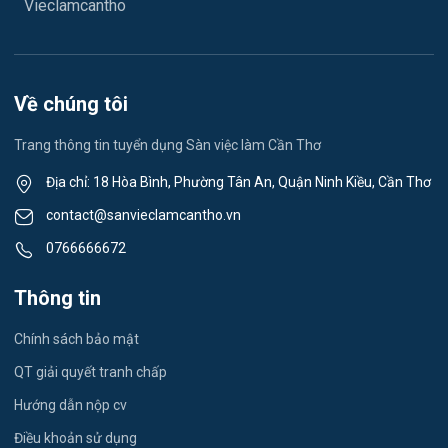
Vieclamcantho
Việc làm Vĩnh Châu
Lễ tân
Việc làm Khánh Hòa
Spa & Massage
Về chúng tôi
Việc làm Ngã Năm
Thể dục - thể thao
Trang thông tin tuyển dụng Sàn việc làm Cần Thơ
Việc làm Mỹ Quới
Lái xe
Địa chỉ: 18 Hòa Bình, Phường Tân An, Quận Ninh Kiều, Cần Thơ
Việc làm Nhơn Ái
contact@sanvieclamcantho.vn
Tiếng Nhật
0766666672
Việc làm Đông Thuận
Du lịch
Thông tin
Việc làm Trường Xuân
Công nhân
Chính sách bảo mật
Việc làm Trường Thành
Tester
QT giải quyết tranh chấp
Việc làm Đông Hiệp
Hướng dẫn nộp cv
Đầu Bếp
Điều khoản sử dụng
Việc làm Trung Hưng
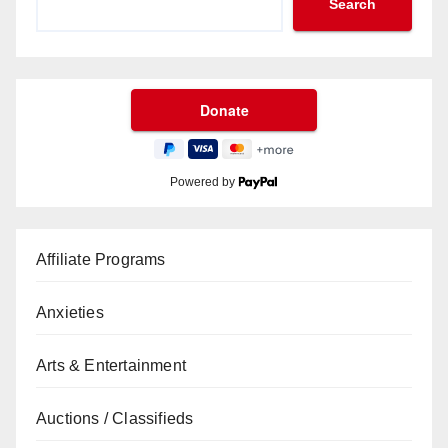
Search
Powered by
Affiliate Programs
Anxieties
Arts & Entertainment
Auctions / Classifieds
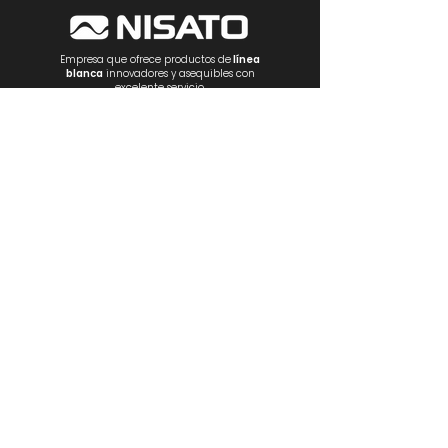
Empresa que ofrece productos de
línea
blanca
innovadores y asequibles con
excelente servicio.
NOSOTROS
PRODUCTOS
Estufas
Empotrables
Lavadoras
R
efrigeración
Ventilación
Electrónica
Electrodomésticos
CONTÁCTANOS
Teléfonos:
(+507)
266-2222
/
266 3747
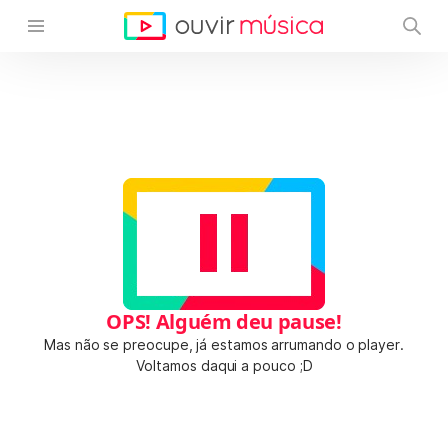
OPS! Alguém deu pause!
Mas não se preocupe, já estamos arrumando o player.
Voltamos daqui a pouco ;D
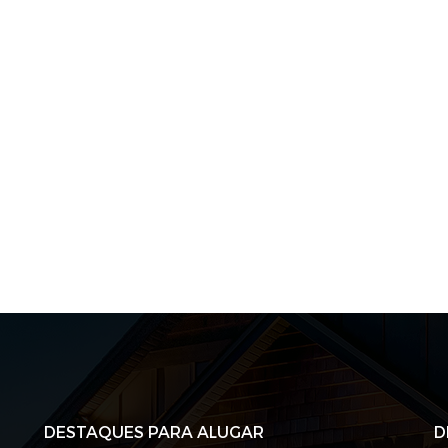
DESTAQUES PARA ALUGAR
D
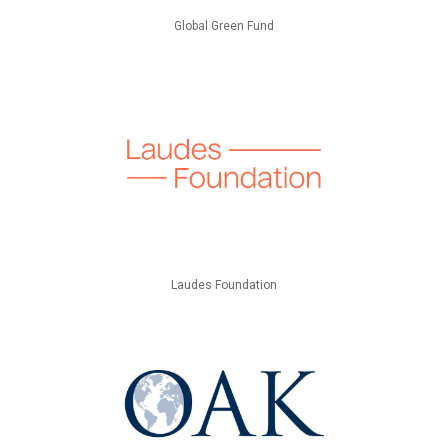
Global Green Fund
Laudes Foundation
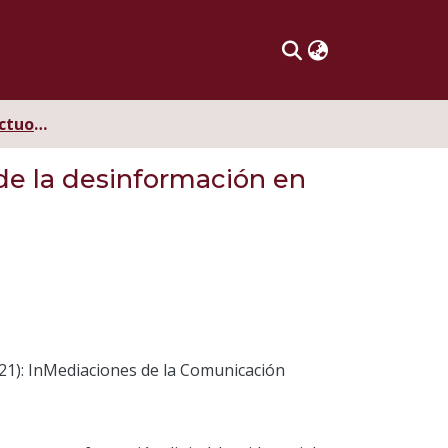
Participación defectuosa en la era digital: Sobre los efectos de la desinformación en el sujeto
 de la desinformación en
021): InMediaciones de la Comunicación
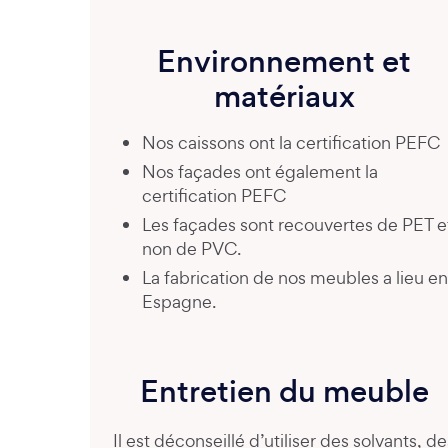
Environnement et
matériaux
Nos caissons ont la certification PEFC
Nos façades ont également la
certification PEFC
Les façades sont recouvertes de PET e
non de PVC.
La fabrication de nos meubles a lieu en
Espagne.
Entretien du meuble
Il est déconseillé d’utiliser des solvants, de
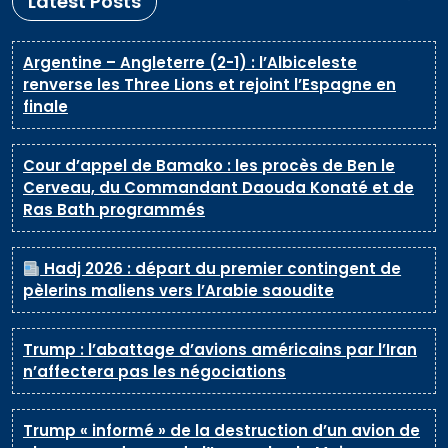
Latest Posts
Argentine – Angleterre (2-1) : l’Albiceleste
renverse les Three Lions et rejoint l’Espagne en
finale
Cour d’appel de Bamako : les procès de Ben le
Cerveau, du Commandant Daouda Konaté et de
Ras Bath programmés
Hadj 2026 : départ du premier contingent de
pèlerins maliens vers l’Arabie saoudite
Trump : l’abattage d’avions américains par l’Iran
n’affectera pas les négociations
Trump « informé » de la destruction d’un avion de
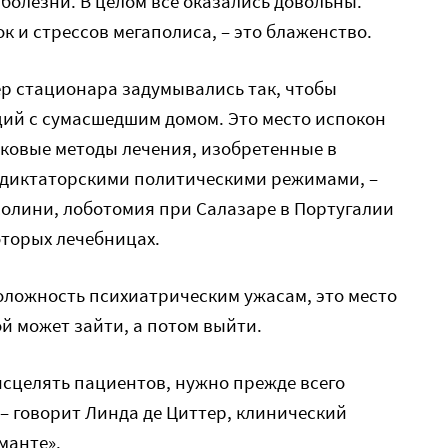
болезни. В целом все оказались довольны.
ок и стрессов мегаполиса, – это блаженство.
р стационара задумывались так, чтобы
ций с сумасшедшим домом. Это место испокон
оковые методы лечения, изобретенные в
 диктаторскими политическими режимами, –
солини, лоботомия при Салазаре в Португалии
оторых лечебницах.
оложность психиатрическим ужасам, это место
й может зайти, а потом выйти.
сцелять пациентов, нужно прежде всего
 – говорит Линда де Циттер, клинический
манте».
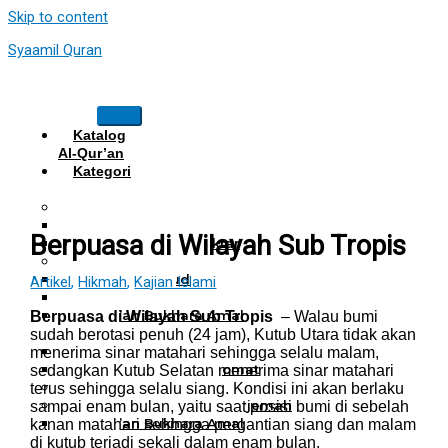
Skip to content
Syaamil Quran
Katalog
Al-Qur’an
Kategori
Al Quran
Al Quran Hafalan
Mushaf Hafalan Al Hifz
Berpuasa di Wilayah Sub Tropis
Al Quran Hafalan Tikrar
Al Quran Tematik
Mushaf Tahajud
Artikel
,
Hikmah
,
Kajian Islami
Quran Hijrah
Al-Qur’an Bukhara Amal
Berpuasa di Wilayah Sub Tropis
– Walau bumi
Harian
sudah berotasi penuh (24 jam), Kutub Utara tidak akan
Al Quran Haji Umrah
menerima sinar matahari sehingga selalu malam,
Mushaf Tilawah Maqomat
sedangkan Kutub Selatan menerima sinar matahari
Al Quran Terjemah
terus sehingga selalu siang. Kondisi ini akan berlaku
Al Quran Tajwid dan Terjemah
sampai enam bulan, yaitu saat posisi bumi di sebelah
Al-Qur’an Bukhara Amal
kanan matahari sehingga pergantian siang dan malam
Harian
di kutub terjadi sekali dalam enam bulan.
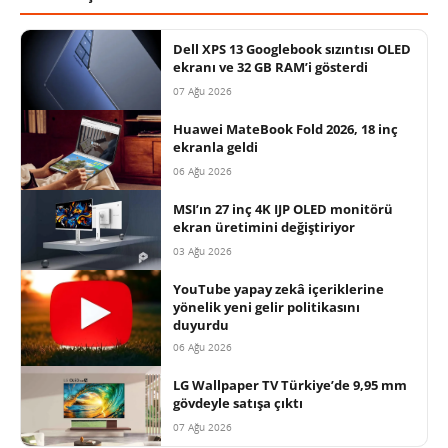
Dell XPS 13 Googlebook sızıntısı OLED
ekranı ve 32 GB RAM’i gösterdi
07 Ağu 2026
Huawei MateBook Fold 2026, 18 inç
ekranla geldi
06 Ağu 2026
MSI’ın 27 inç 4K IJP OLED monitörü
ekran üretimini değiştiriyor
03 Ağu 2026
YouTube yapay zekâ içeriklerine
yönelik yeni gelir politikasını
duyurdu
06 Ağu 2026
LG Wallpaper TV Türkiye’de 9,95 mm
gövdeyle satışa çıktı
07 Ağu 2026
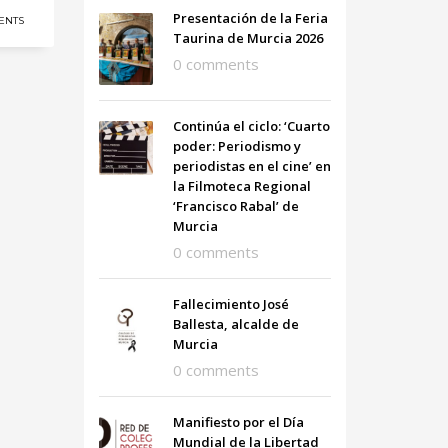
Presentación de la Feria
ENTS
Taurina de Murcia 2026
0 comments
Continúa el ciclo: ‘Cuarto
poder: Periodismo y
periodistas en el cine’ en
la Filmoteca Regional
‘Francisco Rabal’ de
Murcia
0 comments
Fallecimiento José
Ballesta, alcalde de
Murcia
0 comments
Manifiesto por el Día
Mundial de la Libertad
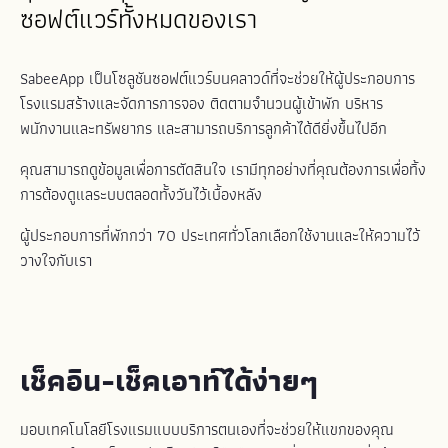
ซอฟต์แวร์ทั้งหมดของเรา
SabeeApp เป็นโซลูชันซอฟต์แวร์บนคลาวด์ที่จะช่วยให้ผู้ประกอบการ
โรงแรมสร้างและจัดการการจอง ติดตามจำนวนผู้เข้าพัก บริหาร
พนักงานและทรัพยากร และสามารถบริการลูกค้าได้ดียิ่งขึ้นไปอีก
คุณสามารถดูข้อมูลเพื่อการตัดสินใจ เรามีทุกอย่างที่คุณต้องการเพื่อทิ้ง
การต้องดูแลระบบตลอดทั้งวันไว้เบื้องหลัง
ผู้ประกอบการที่พักกว่า 70 ประเทศทั่วโลกเลือกใช้งานและให้ความไว้
วางใจกับเรา
เช็คอิน-เช็คเอาท์ได้ง่ายๆ
มอบเทคโนโลยีโรงแรมแบบบริการตนเองที่จะช่วยให้แขกของคุณ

--------------------------------------------------

▶ Task objective
Write out each entry exactly as given, omitting any picture.

▶ Finished task
Vieclamcantho
Việc làm Vĩnh Châu
Lễ tân
Việc làm Khánh Hòa
Spa & Massage
Về chúng tôi
Việc làm Ngã Năm
Thể dục - thể thao
Trang thông tin tuyển dụng Sàn việc làm Cần Thơ
Việc làm Mỹ Quới
Lái xe
Địa chỉ: 18 Hòa Bình, Phường Tân An, Quận Ninh Kiều, Cần Thơ
Việc làm Nhơn Ái
contact@sanvieclamcantho.vn
Tiếng Nhật
0766666672
Việc làm Đông Thuận
Du lịch
Thông tin
Việc làm Trường Xuân
Công nhân
Chính sách bảo mật
Việc làm Trường Thành
Tester
QT giải quyết tranh chấp
Việc làm Đông Hiệp
Hướng dẫn nộp cv
Đầu Bếp
Điều khoản sử dụng
Việc làm Trung Hưng
Search
Powered by
Affiliate Programs
Anxieties
Arts & Entertainment
Auctions / Classifieds
Empresa que ofrece productos de
línea
blanca
innovadores y asequibles con
excelente servicio.
NOSOTROS
PRODUCTOS
Estufas
Empotrables
Lavadoras
R
efrigeración
Ventilación
Electrónica
Electrodomésticos
CONTÁCTANOS
Teléfonos:
(+507)
266-2222
/
266 3747
OPS! Alguém deu pause!
Mas não se preocupe, já estamos arrumando o player.
Voltamos daqui a pouco ;D
DESTAQUES PARA ALUGAR
D
Global Green Fund
Laudes Foundation
Participación defectuosa en la era digital: Sobre los efectos de la desinformación en el sujeto
 de la desinformación en
021): InMediaciones de la Comunicación
Environnement et
matériaux
Nos caissons ont la certification PEFC
Nos façades ont également la
certification PEFC
Les façades sont recouvertes de PET e
non de PVC.
La fabrication de nos meubles a lieu en
Espagne.
Entretien du meuble
Il est déconseillé d’utiliser des solvants, de
Latest Posts
Argentine – Angleterre (2-1) : l’Albiceleste
renverse les Three Lions et rejoint l’Espagne en
finale
Cour d’appel de Bamako : les procès de Ben le
Cerveau, du Commandant Daouda Konaté et de
Ras Bath programmés
Hadj 2026 : départ du premier contingent de
pèlerins maliens vers l’Arabie saoudite
Trump : l’abattage d’avions américains par l’Iran
n’affectera pas les négociations
Trump « informé » de la destruction d’un avion de
болезни. В целом все оказались довольны.
ок и стрессов мегаполиса, – это блаженство.
р стационара задумывались так, чтобы
ций с сумасшедшим домом. Это место испокон
оковые методы лечения, изобретенные в
 диктаторскими политическими режимами, –
солини, лоботомия при Салазаре в Португалии
оторых лечебницах.
оложность психиатрическим ужасам, это место
й может зайти, а потом выйти.
сцелять пациентов, нужно прежде всего
 – говорит Линда де Циттер, клинический
манте».
Skip to content
Syaamil Quran
Katalog
Al-Qur’an
Kategori
Al Quran
Al Quran Hafalan
Mushaf Hafalan Al Hifz
Berpuasa di Wilayah Sub Tropis
Al Quran Hafalan Tikrar
Al Quran Tematik
Mushaf Tahajud
Artikel
,
Hikmah
,
Kajian Islami
Quran Hijrah
Al-Qur’an Bukhara Amal
Berpuasa di Wilayah Sub Tropis
– Walau bumi
Harian
sudah berotasi penuh (24 jam), Kutub Utara tidak akan
Al Quran Haji Umrah
menerima sinar matahari sehingga selalu malam,
Mushaf Tilawah Maqomat
sedangkan Kutub Selatan menerima sinar matahari
Al Quran Terjemah
terus sehingga selalu siang. Kondisi ini akan berlaku
Al Quran Tajwid dan Terjemah
sampai enam bulan, yaitu saat posisi bumi di sebelah
Al-Qur’an Bukhara Amal
kanan matahari sehingga pergantian siang dan malam
Harian
di kutub terjadi sekali dalam enam bulan.
Dell XPS 13 Googlebook sızıntısı OLED
ekranı ve 32 GB RAM’i gösterdi
07 Ağu 2026
Huawei MateBook Fold 2026, 18 inç
ekranla geldi
06 Ağu 2026
MSI’ın 27 inç 4K IJP OLED monitörü
ekran üretimini değiştiriyor
03 Ağu 2026
YouTube yapay zekâ içeriklerine
yönelik yeni gelir politikasını
duyurdu
06 Ağu 2026
LG Wallpaper TV Türkiye’de 9,95 mm
gövdeyle satışa çıktı
07 Ağu 2026
Presentación de la Feria
ENTS
Taurina de Murcia 2026
0 comments
Continúa el ciclo: ‘Cuarto
poder: Periodismo y
periodistas en el cine’ en
la Filmoteca Regional
‘Francisco Rabal’ de
Murcia
0 comments
Fallecimiento José
Ballesta, alcalde de
Murcia
0 comments
Manifiesto por el Día
Mundial de la Libertad
ซอฟต์แวร์ทั้งหมดของเรา
SabeeApp เป็นโซลูชันซอฟต์แวร์บนคลาวด์ที่จะช่วยให้ผู้ประกอบการ
โรงแรมสร้างและจัดการการจอง ติดตามจำนวนผู้เข้าพัก บริหาร
พนักงานและทรัพยากร และสามารถบริการลูกค้าได้ดียิ่งขึ้นไปอีก
คุณสามารถดูข้อมูลเพื่อการตัดสินใจ เรามีทุกอย่างที่คุณต้องการเพื่อทิ้ง
การต้องดูแลระบบตลอดทั้งวันไว้เบื้องหลัง
ผู้ประกอบการที่พักกว่า 70 ประเทศทั่วโลกเลือกใช้งานและให้ความไว้
วางใจกับเรา
เช็คอิน-เช็คเอาท์ได้ง่ายๆ
มอบเทคโนโลยีโรงแรมแบบบริการตนเองที่จะช่วยให้แขกของคุณ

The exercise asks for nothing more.